Things could have gone well for Nintendo but troubles with its controllers and the somewhat repetitive and conservative themes of its games have left the more "adventurous" players unsatisfied. Honestly, there is nothing wrong with wanting to keep game themes as clean and conservative as possible but in the business of game development, it is difficult to survive with sentiment alone.
Microsoft and Sony quickly overshadowed Nintendo's accomplishments when their own consoles were launched in the 2000's and it did not help that both companies have more game developers wanting to release their games on the Xbox and Playstation consoles. After all, unlike Nintendo's desire to control much of the game production and licensing, developers have more freedom in both the number of games they release annually and the thematic content of their games if they make the release on Xbox or Playstation. Creativity does not like limits.
Nintendo has been in a downward spiral for some time, with short-lived spikes of success whenever something new comes out, only to for the excitement to fizzle quickly, leading to its market shares plummeting once again.
2016 has seen the most recent proofs of this trend with the release of the tiny version of the NES classic gaming system this November, and which quickly went out of stock. Executives say that the demand was unexpected and that the company will ensure that shelves will be restocked for the holidays but between the initial release and the long wait for the new stocks to arrive, much of the excitement has gone down, especially since the tiny NES only includes 30 games.

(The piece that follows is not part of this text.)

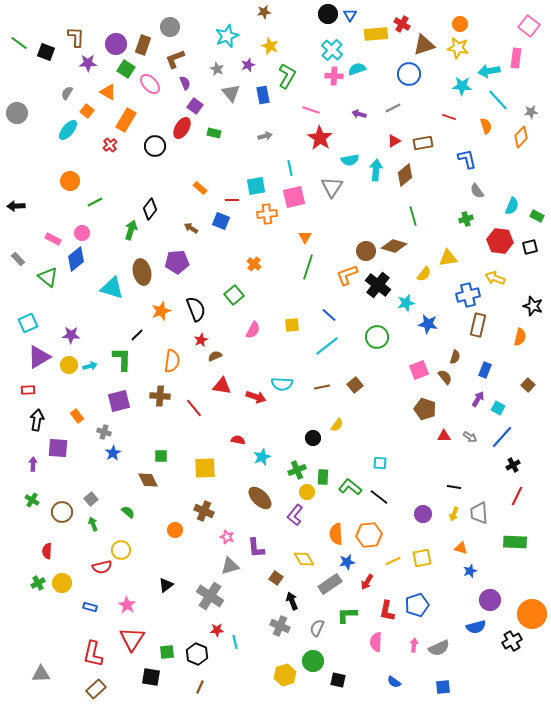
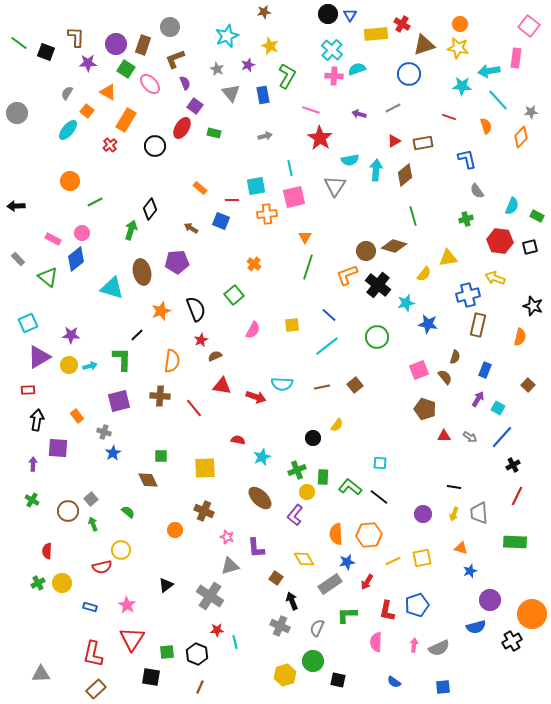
gray triangle at (332, 187): moved 3 px right, 1 px up
brown circle at (62, 512): moved 6 px right, 1 px up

This is also the case with Pokémon Go, which Nintendo dabbled in with Niantic Labs. Pokémon Go may have been the hottest and most-awaited game during its Summer launch but a survey released in October showed that the location-based game already suffered a 60% user decline. After all, unlike Ash Ketchum who has remained a 10 year old boy and has yet to "catch 'em all," real-world Pokémon "trainers" are quicker when it comes to accomplishing their goals.

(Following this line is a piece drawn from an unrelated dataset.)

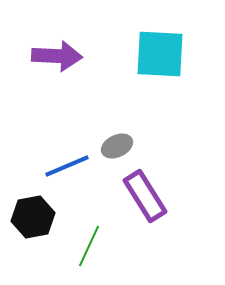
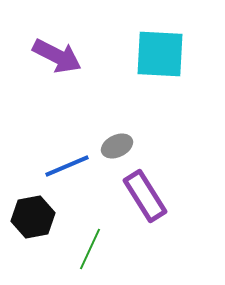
purple arrow: rotated 24 degrees clockwise
green line: moved 1 px right, 3 px down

Then there's Mario Run which has already joined the sad trend despite being only released for a few days.
Mario Run(s), Nintendo Falters
Perhaps another one of Nintendo's attempts to compete in the gaming world is its foray into the mobile games industry with the release of Super Mario Run on Dec. 15.
Despite being excited for the game, many players were not too happy with Nintendo's choice of a one-time purchase model for the Super Mario Run. Nintendo's chosen strategy for the game received a lot of criticism and the company's stock prices have begun to decline since then.
Nintendo presently remains afloat despite practically being drowned out by its competitors but it will take much more from company to be considered a part of the competition again.
"I hope people will continue to recognize the areas where Nintendo has taken that first step," Super Mario Bros. creator Shigeru Miyamoto said in a recent interview. However, if Nintendo continues on its sad trend, its first steps may be the only big things it would be recognized for.